I do, however, have couple reservations on that. Retrenchment is defined as the act of retrenching; a cutting down or off, as by the reduction of expenses. It is not going to help, even if to assume that Trump Administration succeeds in part in doing this. It is too late for that, because the problem is deeper and systemic on a historic scale. It is the car engine which is broken, not the driver who's got sick, and that is what neither "supremacists" nor "realists" can understand. The question is not about "retrenchment", especially when one understands that the United States has neither resources nor viable doctrine to fight conventionally even near-peer and win, not to speak of great powers such as China or Russia, no--the issue today is will the United States preserve itself as a viable state without imploding into the ethnic violence and economic collapse which even Wall Street-trained shysters from economy cannot hide anymore. The statistics is out there:
And it is not encouraging, to put it mildly.

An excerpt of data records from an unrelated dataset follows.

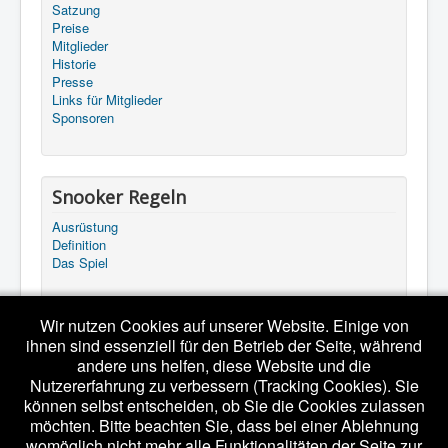
Satzung
Preise
Mitglieder
Historie
Presse
Links für Mitglieder
Sponsoren
Snooker Regeln
Ausrüstung
Definition
Das Spiel
Wir nutzen Cookies auf unserer Website. Einige von
Start
ihnen sind essenziell für den Betrieb der Seite, während
andere uns helfen, diese Website und die
Startseite
Nutzererfahrung zu verbessern (Tracking Cookies). Sie
Impressum
können selbst entscheiden, ob Sie die Cookies zulassen
Datenschutz
möchten. Bitte beachten Sie, dass bei einer Ablehnung
womöglich nicht mehr alle Funktionalitäten der Seite zur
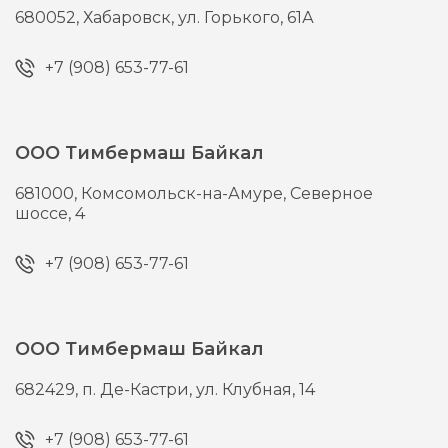
680052,
Хабаровск,
ул. Горького, 61А
+7 (908) 653-77-61
ООО Тимбермаш Байкал
681000,
Комсомольск-на-Амуре,
Северное
шоссе, 4
+7 (908) 653-77-61
ООО Тимбермаш Байкал
682429,
п. Де-Кастри,
ул. Клубная, 14
+7 (908) 653-77-61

Retrenching will not change America's fates much, addressing catastrophic structural deformities brought on by suicidal domestic and foreign policies, may. In this sense, the United States may be an exceptional nation, exceptional in a sense of blowing two historic opportunities handed to it by providence, once after the WW II, and then, with the collapse of the Soviet Union, in a manner and with degree of hubris in a historically short time, instance, really, seldom recorded in human history. I don't think the United States wants this kind of exceptional distinction. For me, however, it is a painful personal journey, seeing the country me and my family love as our home, disintegrating in a front of our eyes into chaos and insolvency precisely because those who run it (into the ground) have no understanding of circumstances and cannot react, forget being proactive, to them by taking necessary steps to arrest this dangerous collapse. Are they even capable of that? I don't think so, no matter the scale of tactical differences between "supremacists" and "realists". As I predicted more than 5 years ago, yes, I am doing it again:
Tik tok, tik tok, tik tok...the reality is finally here.